Binary Application Attacks
What we’ll be learning
In this article, we’ll be discussing attacks that target binary applications. We’ll talk about the basics of how computer memory works, and how it can be exploited to get programs to misbehave.
Random Access Memory (RAM) is where a computer stores everything that it’s currently “thinking” about, in the form of a sequence of bytes. The text you’re reading right now is somewhere in your computer’s RAM, but so are the processor instructions that make up the browser you’re using to read it, and the operating system the browser is running on.
Each of these bytes has a unique address, and in most cases, there isn’t a distinction made between what bytes are data and what bytes are instructions for the computer to follow. When you create a variable in a program, you are telling the computer to allocate a little part of its memory for that variable when the program runs.
A pointer is a variable that stores the address of another variable. Most programming languages don’t require you to worry about pointers, but some, like C and C++, do. However, just because you don’t need to worry about pointers while programming doesn’t mean they aren’t used “under the hood” of the language.
Pointers can be dereferenced, which is the process of reading the value at the address the pointer points to. For example, imagine you have a row of boxes, numbered zero to seven. Box one contains the value
7, and box seven contains the number
36. Reading the contents of box one gives you
7, but dereferencing box one gives you
A null pointer is a pointer that points to nothing. This is not the same as a pointer pointing to a variable with a value of 0: a pointer to a value of 0 is like being handed a paper with 0 written on it, and a null pointer is like being handed nothing. Attempting to dereference a null pointer will usually cause a crash, but can sometimes allow for arbitrary code execution.
Messing with memory
Computers have a finite amount of memory, so it’s important to be efficient. If everything is working correctly, programs will deallocate memory that they no longer need, but sometimes things go wrong. A memory leak occurs when allocated memory is not released when it’s no longer being used. This can cause a program to consume more and more memory over time, until no more are available, causing a crash.
Memory leaks are an example of resource exhaustion, where a computer runs out of finite resources like memory, disk capacity, network capacity, etc. Attackers can use resource exhaustion for denial of service attacks.
Not all of our data fits neatly into a single byte, which is why it’s important to be able to handle larger quantities of data. One method used for this is a buffer: a section of memory allocated by a program to store data in. If a program knows it’s going to receive 10 bytes of data, it can allocate a 10-byte buffer to store that data.
What happens if a buffer receives more data than it can handle? In the worst-case scenario, a buffer overflow happens, where data continues to be written outside of where it should be. Recall that computer memory contains not only data but also the instructions executed by the processor. If a program writes outside its buffer, it may unintentionally overwrite its own code, leading to unexpected behavior.

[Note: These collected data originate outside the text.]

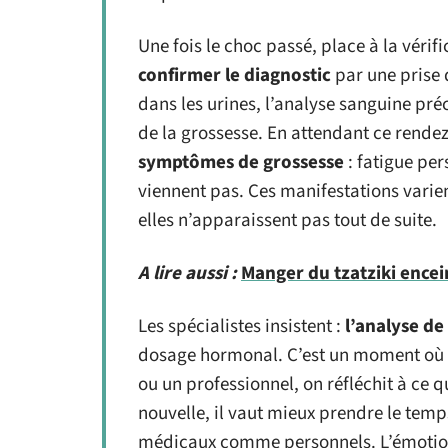
Une fois le choc passé, place à la vérif
confirmer le diagnostic
par une prise 
dans les urines, l’analyse sanguine pré
de la grossesse. En attendant ce rendez-
symptômes de grossesse
: fatigue per
viennent pas. Ces manifestations varie
elles n’apparaissent pas tout de suite.
A lire aussi :
Manger du tzatziki encein
Les spécialistes insistent :
l’analyse de
dosage hormonal. C’est un moment où l
ou un professionnel, on réfléchit à ce 
nouvelle, il vaut mieux prendre le temp
médicaux comme personnels. L’émotion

This can be used for a buffer overflow attack, where an attacker intentionally passes data that overflows a buffer, allowing an attacker to overwrite program instructions with malicious instructions of their own choosing.
Another type of overflow attack is an integer overflow attack. Unlike buffers, integers are a finite size, but this doesn’t mean they can’t overflow. Integers have upper and lower limits on the numbers they can store, based on how many bytes they use and how they are interpreted. Trying to store a number larger than the maximum will cause the number to ‘wrap around’ and start again from the lowest value. A clever attacker can exploit this to cause unintended behavior in programs.

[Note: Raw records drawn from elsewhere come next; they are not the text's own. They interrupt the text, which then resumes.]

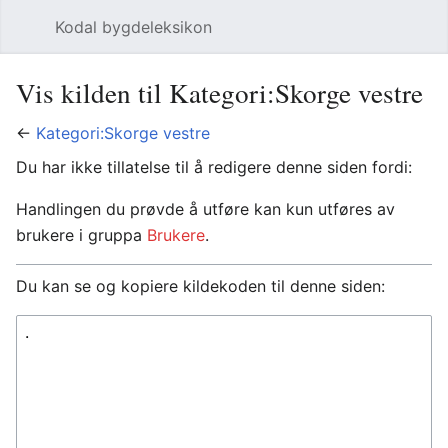
Kodal bygdeleksikon
Åpne hovedmenyen
Søk
Vis kilden til Kategori:Skorge vestre
←
Kategori:Skorge vestre
Du har ikke tillatelse til å redigere denne siden fordi:
Handlingen du prøvde å utføre kan kun utføres av
brukere i gruppa
Brukere
.
Du kan se og kopiere kildekoden til denne siden: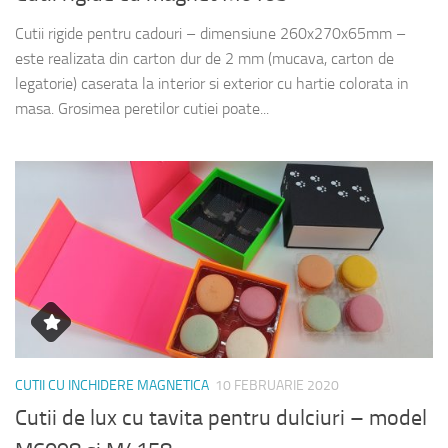
Cutii rigide pentru cadouri – dimensiune 260x270x65mm –
este realizata din carton dur de 2 mm (mucava, carton de
legatorie) caserata la interior si exterior cu hartie colorata in
masa. Grosimea peretilor cutiei poate...
CUTII CU INCHIDERE MAGNETICA
10 FEBRUARIE 2020
Cutii de lux cu tavita pentru dulciuri – model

A dynamic link library (DLL) is a file that contains instructions that other programs can use. This is very useful for programmers, as it means they don’t have to write all their programs from scratch: They can use DLLs that implement the functionality they need.

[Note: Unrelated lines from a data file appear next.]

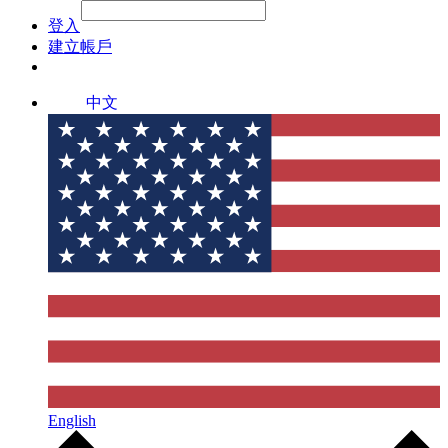
File Picker
File Picker
Paste Target
登入
建立帳戶
中文
English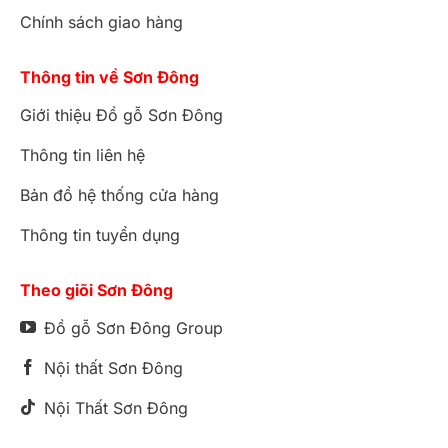
Chính sách giao hàng
Thông tin về Sơn Đông
Giới thiệu Đồ gỗ Sơn Đông
Thông tin liên hệ
Bản đồ hệ thống cửa hàng
Thông tin tuyển dụng
Theo giõi Sơn Đông
Đồ gỗ Sơn Đông Group
Nội thất Sơn Đông
Nội Thất Sơn Đông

Unfortunately, not all DLLs are trustworthy. DLL injection is when an attacker is able to attach a malicious DLL to a legitimate program. As far as the program knows, the DLL is harmless, when in reality it’s doing the attackers’ bidding while masquerading as part of the legitimate program.
Antivirus software is well aware of malicious DLLs, so attackers will attempt to evade detection by refactoring their DLLs so that they don’t match the antivirus’s signatures for known malicious files.
DLLs are also used to maintain compatibility with legacy applications via a process known as shimming, where a DLL is injected into a program to ‘translate’ outdated function calls into ones supported by the current operating system. This is a popular way of injecting malicious DLLs into a program.
Attackers are able to directly target binary applications by abusing bugs that allow for maliciously crafted input to modify the code of the program. Attackers can also use malicious DLLs to infect legitimate programs with malicious code.